An obvious objection to that last sentence is that the mathematics preprints were in fact peer-reviewed. They may not have been sent to referees by the editor of a journal, but they certainly were carefully scrutinized by peers of the authors. So to avoid any confusion, let me use the phrase “formal peer review” for the kind that is organized by a journal and “informal peer review” for the less official scrutiny that is carried out whenever an academic reads an article and comes to some sort of judgement on it. My aim here is to question whether we need formal peer review. It goes without saying that peer review in some form is essential, but it is much less obvious that it needs to be organized in the way it usually is today, or even that it needs to be organized at all.

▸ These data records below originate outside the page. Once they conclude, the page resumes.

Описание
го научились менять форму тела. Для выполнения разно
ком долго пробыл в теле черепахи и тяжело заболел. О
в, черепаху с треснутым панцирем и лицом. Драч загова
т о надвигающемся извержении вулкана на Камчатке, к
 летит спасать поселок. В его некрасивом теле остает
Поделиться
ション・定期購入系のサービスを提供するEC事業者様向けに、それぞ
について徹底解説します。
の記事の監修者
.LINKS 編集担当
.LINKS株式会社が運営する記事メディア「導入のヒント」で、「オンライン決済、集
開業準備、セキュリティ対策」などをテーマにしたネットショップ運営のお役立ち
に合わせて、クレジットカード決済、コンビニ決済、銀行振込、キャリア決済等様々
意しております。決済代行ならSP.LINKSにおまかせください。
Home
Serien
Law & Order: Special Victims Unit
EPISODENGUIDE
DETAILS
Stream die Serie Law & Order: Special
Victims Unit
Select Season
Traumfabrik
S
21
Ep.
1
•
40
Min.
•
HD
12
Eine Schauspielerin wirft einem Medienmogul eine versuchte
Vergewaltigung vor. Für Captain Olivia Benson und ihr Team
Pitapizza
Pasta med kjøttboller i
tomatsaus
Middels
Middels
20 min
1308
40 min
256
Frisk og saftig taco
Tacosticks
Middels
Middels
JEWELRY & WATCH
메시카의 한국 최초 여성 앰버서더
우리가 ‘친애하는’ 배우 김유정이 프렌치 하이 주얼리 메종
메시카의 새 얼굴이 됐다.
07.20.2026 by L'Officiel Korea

What would the world be like without formal peer review? One can get some idea by looking at what the world is already like for many mathematicians. These days, the arXiv is how we disseminate our work, and the arXiv is how we establish priority. A typical pattern is to post a preprint to the arXiv, wait for feedback from other mathematicians who might be interested, post a revised version of the preprint, and send the revised version to a journal. The time between submitting a paper to a journal and its appearing is often a year or two, so by the time it appears in print, it has already been thoroughly assimilated. Furthermore, looking a paper up on the arXiv is much simpler than grappling with most journal websites, so even after publication it is often the arXiv preprint that is read and not the journal’s formatted version. Thus, in mathematics at least, journals have become almost irrelevant: their main purpose is to provide a stamp of approval, and even then one that gives only an imprecise and unreliable indication of how good a paper actually is….

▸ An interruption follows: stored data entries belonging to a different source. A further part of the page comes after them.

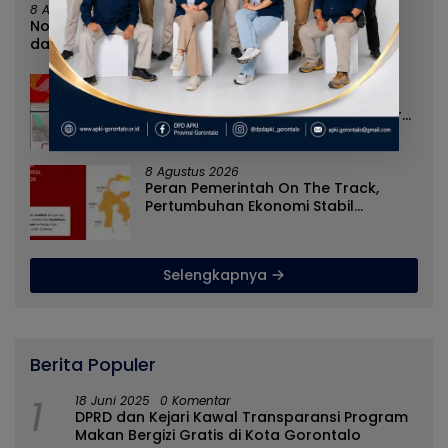
8 Agustus 2026
Norman Joesoef Dinilai Cocok Perkuat Regenerasi
dan Inovasi Pertahanan Nasional
8 Agustus 2026
Nilai Tukar Petani Naik, Angka
Kemiskinan Turun, Program Gusnar-
Idah Jadi Penggerak Ekonomi Dan
Dinikmati Masyarakat
8 Agustus 2026
Peran Pemerintah On The Track,
Pertumbuhan Ekonomi Stabil
Ditengah Efisiensi Anggaran
Selengkapnya
Berita Populer
1
18 Juni 2025
0 Komentar
DPRD dan Kejari Kawal Transparansi Program
Makan Bergizi Gratis di Kota Gorontalo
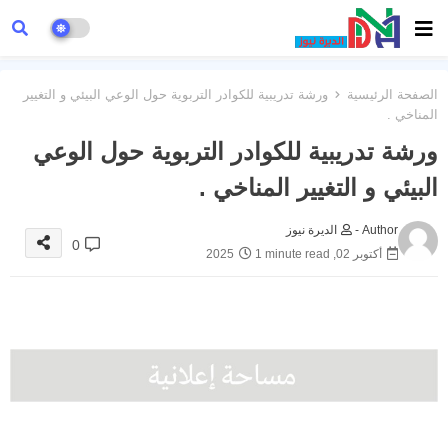
الصفحة الرئيسية
ورشة تدريبية للكوادر التربوية حول الوعي البيئي و التغيير
المناخي .
ورشة تدريبية للكوادر التربوية حول الوعي
البيئي و التغيير المناخي .
Author -
الديرة نيوز
0
أكتوبر 02, 2025
1 minute read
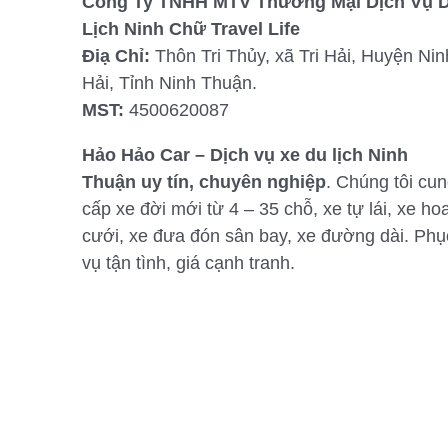
Công Ty TNHH MTV Thương Mại Dịch Vụ 
Lịch Ninh Chữ Travel Life
Điạ Chỉ:
Thôn Tri Thủy, xã Tri Hải, Huyện Nin
Hải, Tỉnh Ninh Thuận.
MST:
4500620087
Hảo Hảo Car – Dịch vụ xe du lịch Ninh
Thuận uy tín, chuyên nghiệp
. Chúng tôi cu
cấp xe đời mới từ 4 – 35 chỗ, xe tự lái, xe ho
cưới, xe đưa đón sân bay, xe đường dài. Phụ
vụ tận tình, giá cạnh tranh.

An alternative system would almost certainly not be perfect, but to insist on perfection, given the imperfections of the current system, is nothing but status quo bias. To guard against this, imagine that an alternative system were fully established and see whether you can mount a convincing argument for switching to what we have now, where all the valuable commentary would be hidden away and we would have to pay large sums of money to read each other’s writings. You would be laughed out of court.”